| TASK INSTRUCTIONS |
Only the text belongs in the answer: every line of the records below, transcribed exactly.

[Data entries]
#####
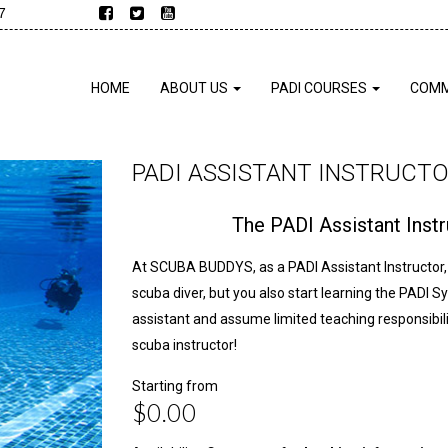
7
HOME
ABOUT US
PADI COURSES
COMM
PADI ASSISTANT INSTRUCT
The PADI Assistant Ins
At SCUBA BUDDYS, as a PADI Assistant Instructor, 
scuba diver, but you also start learning the PADI S
assistant and assume limited teaching responsibilit
scuba instructor!
Starting from
$0.00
#####
| ANSWER SECTION |
7
HOME
ABOUT US
PADI COURSES
COMM
PADI ASSISTANT INSTRUCT
The PADI Assistant Ins
At SCUBA BUDDYS, as a PADI Assistant Instructor, 
scuba diver, but you also start learning the PADI S
assistant and assume limited teaching responsibilit
scuba instructor!
Starting from
$0.00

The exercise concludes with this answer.